From mboxrd@z Thu Jan  1 00:00:00 1970
Return-Path: <linux-kernel-owner@vger.kernel.org>
Received: (majordomo@vger.kernel.org) by vger.kernel.org via listexpand
	id S1756379AbbA2PUc (ORCPT <rfc822;w@1wt.eu>);
	Thu, 29 Jan 2015 10:20:32 -0500
Received: from casper.infradead.org ([85.118.1.10]:55777 "EHLO
	casper.infradead.org" rhost-flags-OK-OK-OK-OK) by vger.kernel.org
	with ESMTP id S1752404AbbA2PUa (ORCPT
	<rfc822;linux-kernel@vger.kernel.org>);
	Thu, 29 Jan 2015 10:20:30 -0500
Date: Thu, 29 Jan 2015 16:20:22 +0100
From: Peter Zijlstra <peterz@infradead.org>
To: Alexander Shishkin <alexander.shishkin@linux.intel.com>
Cc: Ingo Molnar <mingo@redhat.com>,
        Linux Kernel Mailing List <linux-kernel@vger.kernel.org>,
        Robert Richter <rric@kernel.org>,
        Frederic Weisbecker <fweisbec@gmail.com>,
        Mike Galbraith <efault@gmx.de>, Paul Mackerras <paulus@samba.org>,
        Stephane Eranian <eranian@google.com>, Andi Kleen <ak@linux.intel.com>,
        kan.liang@intel.com, adrian.hunter@intel.com,
        markus.t.metzger@intel.com, mathieu.poirier@linaro.org,
        Kaixu Xia <kaixu.xia@linaro.org>, acme@infradead.org
Subject: Re: [PATCH v9 12/14] x86: perf: intel_pt: Intel PT PMU driver
Message-ID: <20150129152022.GC26304@twins.programming.kicks-ass.net>
References: <1421237903-181015-1-git-send-email-alexander.shishkin@linux.intel.com>
 <1421237903-181015-13-git-send-email-alexander.shishkin@linux.intel.com>
 <20150115090659.GQ23965@worktop.programming.kicks-ass.net>
 <87egqwmdhe.fsf@ashishki-desk.ger.corp.intel.com>
 <87twzllhbz.fsf@ashishki-desk.ger.corp.intel.com>
 <20150126165536.GA23038@twins.programming.kicks-ass.net>
 <87zj9485j0.fsf@ashishki-desk.ger.corp.intel.com>
 <20150129115918.GA26304@twins.programming.kicks-ass.net>
 <CAB7JpEFo=gmx9mFxDi06fueunFrpqgsKtg4_eC-PuUeuCHre1g@mail.gmail.com>
MIME-Version: 1.0
Content-Type: text/plain; charset=us-ascii
Content-Disposition: inline
In-Reply-To: <CAB7JpEFo=gmx9mFxDi06fueunFrpqgsKtg4_eC-PuUeuCHre1g@mail.gmail.com>
User-Agent: Mutt/1.5.21 (2012-12-30)
Sender: linux-kernel-owner@vger.kernel.org
List-ID: <linux-kernel.vger.kernel.org>
X-Mailing-List: linux-kernel@vger.kernel.org

On Thu, Jan 29, 2015 at 05:03:21PM +0200, Alexander Shishkin wrote:
> > We're already holding ctx->mutex, this should have made lockdep scream.
> 
> As I mentioned offline, cpuctx->ctx.mutex is set to a lockdep class of
> its own, so lockdep doesn't see this. It is, of course, still a
> problem.

Right; I don't think we currently use that annotation of
cpuctx->ctx.mutex but I had indeed overlooked that.

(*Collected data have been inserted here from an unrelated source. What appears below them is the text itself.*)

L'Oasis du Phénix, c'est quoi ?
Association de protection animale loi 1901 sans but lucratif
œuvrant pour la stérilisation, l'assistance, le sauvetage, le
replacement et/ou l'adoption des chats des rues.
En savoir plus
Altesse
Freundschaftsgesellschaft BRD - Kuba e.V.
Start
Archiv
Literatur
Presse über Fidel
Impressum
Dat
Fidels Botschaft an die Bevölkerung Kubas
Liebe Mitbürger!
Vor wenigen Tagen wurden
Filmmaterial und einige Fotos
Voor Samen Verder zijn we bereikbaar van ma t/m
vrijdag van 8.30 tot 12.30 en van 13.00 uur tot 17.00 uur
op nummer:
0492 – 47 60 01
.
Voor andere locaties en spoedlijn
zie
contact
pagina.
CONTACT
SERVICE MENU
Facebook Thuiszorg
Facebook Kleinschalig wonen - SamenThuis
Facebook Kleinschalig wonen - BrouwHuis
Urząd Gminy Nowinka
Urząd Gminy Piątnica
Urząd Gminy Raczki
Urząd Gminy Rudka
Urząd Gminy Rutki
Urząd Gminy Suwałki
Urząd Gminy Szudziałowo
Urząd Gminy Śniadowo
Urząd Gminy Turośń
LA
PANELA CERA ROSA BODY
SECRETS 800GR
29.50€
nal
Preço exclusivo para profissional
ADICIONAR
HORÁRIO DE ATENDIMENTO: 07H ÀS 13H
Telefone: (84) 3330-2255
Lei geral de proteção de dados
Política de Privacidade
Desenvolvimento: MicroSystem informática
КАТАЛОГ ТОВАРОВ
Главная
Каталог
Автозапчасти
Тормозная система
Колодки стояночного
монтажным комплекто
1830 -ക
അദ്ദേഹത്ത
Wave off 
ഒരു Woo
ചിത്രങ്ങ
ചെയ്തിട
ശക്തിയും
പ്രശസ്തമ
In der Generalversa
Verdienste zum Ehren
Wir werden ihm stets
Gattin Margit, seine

Per perf_ctx_lock() the nesting order is:

 cpuctx
   ctx

And here we would have done the inverse. Still I'm not entirely sure it
would've resulted in a deadlock, we typically don't take multiple
ctx->mutex locks, and where we do its either between different context
on the same CPU (eg, moving a software event to the hardware lists), or
between the same context on different CPUs (perf_pmu_migrate_context),
or between inherited contexts (put_event, in child->parent nesting).

None of those cases seem to overlap with this order.

However,

> But as you pointed out, if we grab the exclusive_cnt for per-task
> cpu!=-1 events as well, we don't need to look into other contexts here
> at all.

its irrelevant because we can avoid the entire ordeal ;-)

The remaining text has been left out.